Source: Huffington Post
Sometimes art can be an impactful catalyst for change, and that's exactly how Alexsandro Palombo likes it.
In his new illustrated series -- launched Monday on Palombo's Facebook page -- Disney princesses are depicted as acid attack survivors. Burns, disfigurations and scars mark their animated faces, meshing the harsh reality of acid attacks with the innocent and lighthearted world of Disney.
Palombo launched the series with the hashtag #StopAcidAttack ahead of International Women's Day on March 8, he told The Huffington Post in a statement.
"If we just observe and stand still, then we are all accomplices," Palombo said. "And [to] be complicit means to take the side of those cowards, monsters and criminals."
Palombo isn't alone in his fight against the cruel act, described as the deliberate use of acid to attack another person, according to Acid Survivors Trust International (ASTI). Photographer Rahul Saharan also used art to raise awareness on the issue by featuring women who've survived attacks in beautiful photos. The issue is often a gender-based crime: Experts say 75 to 80 percent of acid attack victims are women and girls, BBC reported in 2013.
An activist associated with advocacy group Stop Acid Attacks, Saharan told The Huffington Post last year he wanted to give the women a powerful platform to tell their stories of survival.
Efforts from people like Palombo and Saharan have helped protect women and elevated consciousness of the human rights abuse in regions where it's needed most. Laxmi, a survivor who was involved in Saharan's photo shoot, created a petition with 27,000 signatures demanding that India -- a country that sees an estimated 1,000 cases of acid attacks a year, according to ASTI -- reduce the sale of acid.
The initiative made it to the Indian Supreme Court, which ordered central and state governments to increase regulations on acid sales. The court also demanded the country's parliament make violators easier to prosecute.
According to ASTI, acid may be thrown on women who deny sexual advances by men or refuse their hand in marriage. It can also be a tactic to dissuade women from accessing education. The Pakistani Taliban, for example, orchestrated the atrocity as a means to scare girls away from the classroom.

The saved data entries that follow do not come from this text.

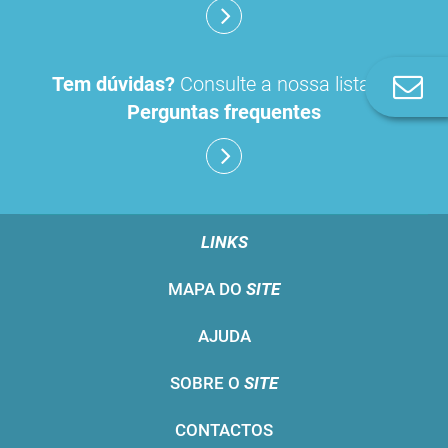
Tem dúvidas?
Consulte a nossa lista de
Co
n
Perguntas frequentes
LINKS
MAPA DO
SITE
AJUDA
SOBRE O
SITE
CONTACTOS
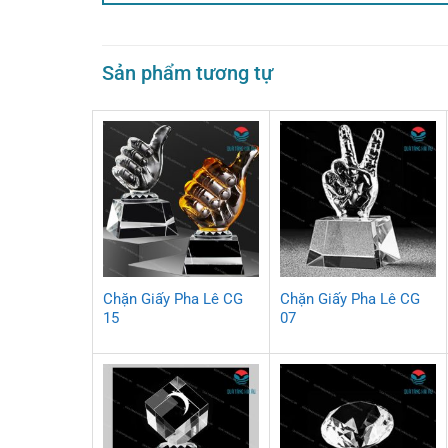
Sản phẩm tương tự
Chặn Giấy Pha Lê CG
Chặn Giấy Pha Lê CG
15
07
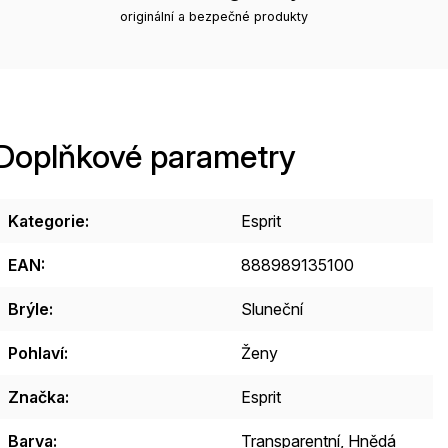
originální a bezpečné produkty
Doplňkové parametry
Kategorie
:
Esprit
EAN
:
888989135100
Brýle
:
Sluneční
Pohlaví
:
Ženy
Značka
:
Esprit
Barva
:
Transparentní
,
Hnědá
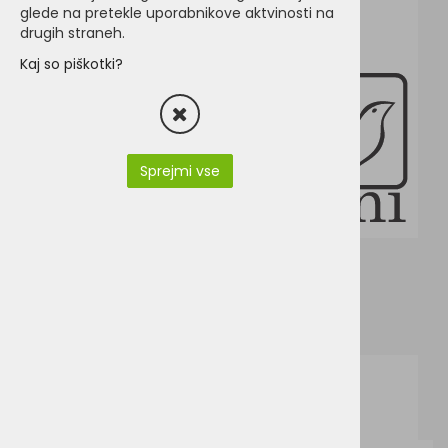
glede na pretekle uporabnikove aktvinosti na
drugih straneh.
Kaj so piškotki?
Sprejmi vse
Stedman-ST2160-en.pdf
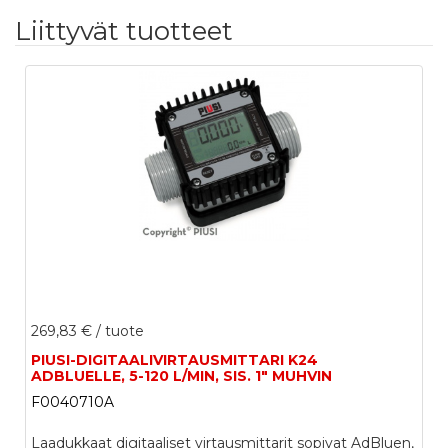
Liittyvät tuotteet
269,83 €
/ tuote
PIUSI-DIGITAALIVIRTAUSMITTARI K24
ADBLUELLE, 5-120 L/MIN, SIS. 1" MUHVIN
F0040710A
Laadukkaat digitaaliset virtausmittarit sopivat AdBluen,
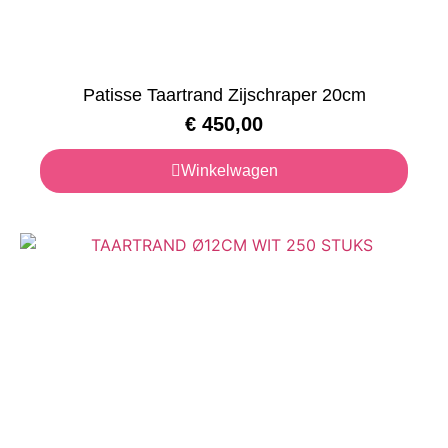
Patisse Taartrand Zijschraper 20cm
€
450,00
Winkelwagen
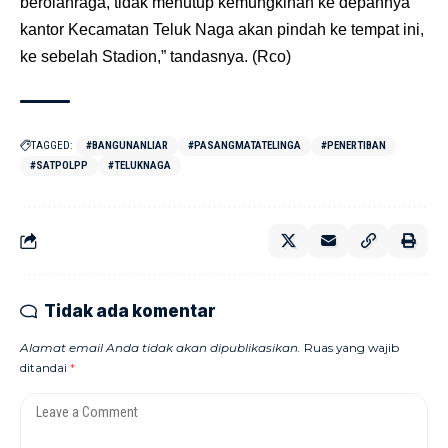
berolahraga, tidak menutup kemungkinan ke depannya
kantor Kecamatan Teluk Naga akan pindah ke tempat ini,
ke sebelah Stadion,” tandasnya. (Rco)
TAGGED:
#BANGUNANLIAR
#PASANGMATATELINGA
#PENERTIBAN
#SATPOLPP
#TELUKNAGA
Tidak ada komentar
Alamat email Anda tidak akan dipublikasikan.
Ruas yang wajib
ditandai
*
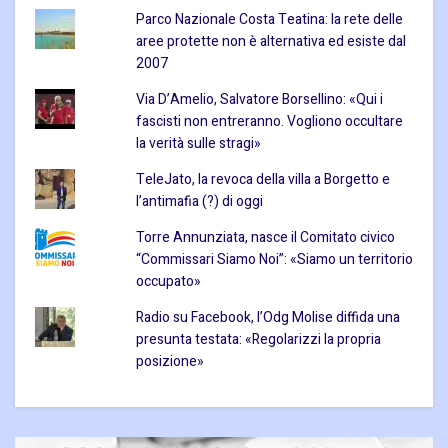
Parco Nazionale Costa Teatina: la rete delle
aree protette non è alternativa ed esiste dal
2007
Via D’Amelio, Salvatore Borsellino: «Qui i
fascisti non entreranno. Vogliono occultare
la verità sulle stragi»
TeleJato, la revoca della villa a Borgetto e
l’antimafia (?) di oggi
Torre Annunziata, nasce il Comitato civico
“Commissari Siamo Noi”: «Siamo un territorio
occupato»
Radio su Facebook, l’Odg Molise diffida una
presunta testata: «Regolarizzi la propria
posizione»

"We will never allow the girls of this area to go and get a Western education," Qari Muhavia, a Pakistani Taliban leader, told CNN in 2012. "If and when we find any girl from Parachinar going to university for an education, we will target her (in) the same way, so that she might not be able to unveil her face before others."
According to ASTI, there are about 1,500 cases of documented acid attacks every year, as BBC reported. And while the issue disproportionately affects women in Central and South Asia, it's a problem facing women around the world. ABC News reported in 2010 that rates of attacks in Western nations had been increasing.
Palombo -- who has also created campaigns using Disney princesses that have highlighted domestic violence prevention and disability awareness -- is aiming to change the status quo through thought-provoking imagery.
"No one should remain indifferent to such atrocities," he said in the statement to HuffPost. "Violence against women is unacceptable and must be fought always and relentlessly."